The seven pieces by Raphael were commissioned in 1515 by Pope Leo X for the Vatican’s Sistine Chapel. They are considered some of the greatest works of the Renaissance.
The tapestries have been loaned to the museum by the Queen via the Royal Collection Trust.
Kate carried a clutch bag and left her hair loose as she toured the Alice exhibition, which features more than 300 objects spanning film, performance, fashion, art, music and photography linked to the famous novel.
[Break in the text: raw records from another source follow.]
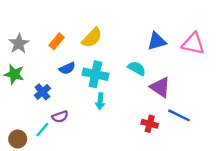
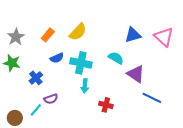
pink triangle: (193, 44) -> (164, 37), turned 30
red cross: (150, 124) -> (106, 105), moved

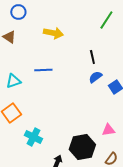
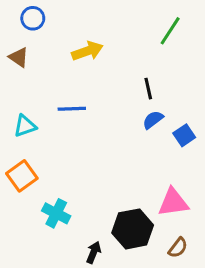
yellow arrow: (53, 33) -> (87, 51), turned -30
pink triangle: (108, 130) -> (173, 202), size x1.5

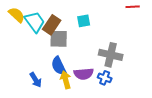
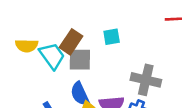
yellow semicircle: (17, 15) -> (27, 46), moved, turned 138
cyan trapezoid: (35, 22) -> (52, 56), moved

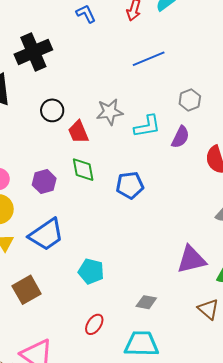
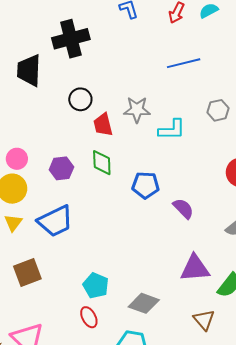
purple semicircle: (180, 137) -> (183, 208), moved, turned -80
cyan pentagon: (91, 271) -> (96, 286), moved
gray diamond: (146, 302) -> (144, 303), size x1.4
red ellipse: (94, 324) -> (89, 317), turned -70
Kensington Palace said the V&A is the "first museum to fully explore the cultural impact of the book and its ongoing inspiration for leading creatives, from Salvador Dalí and Yayoi Kusama to The Beatles and Vivienne Westwood".
Meeting staff afterwards, Niede Gentelini, from visitor experiences, told Kate: "The museum is this beautiful because to the collections, it is the soul of the museum. We are very happy to welcome you. People have been craving art.
"All this beauty is not so beautiful if people aren’t here to see it."
Kate Bailey, senior curator at the V&A, said the duchess was thrilled by the tour.
She said: "She was so engaged and interested. She clearly has a great knowledge of art history and I think it’s just so appropriate that she was here, among the first members of the public to come in, as our royal patron.
"As we were leaving she said how important it was to be here in the now and reflected on how the exhibition was multi-sensory, which is probably what people need now after months of lockdown."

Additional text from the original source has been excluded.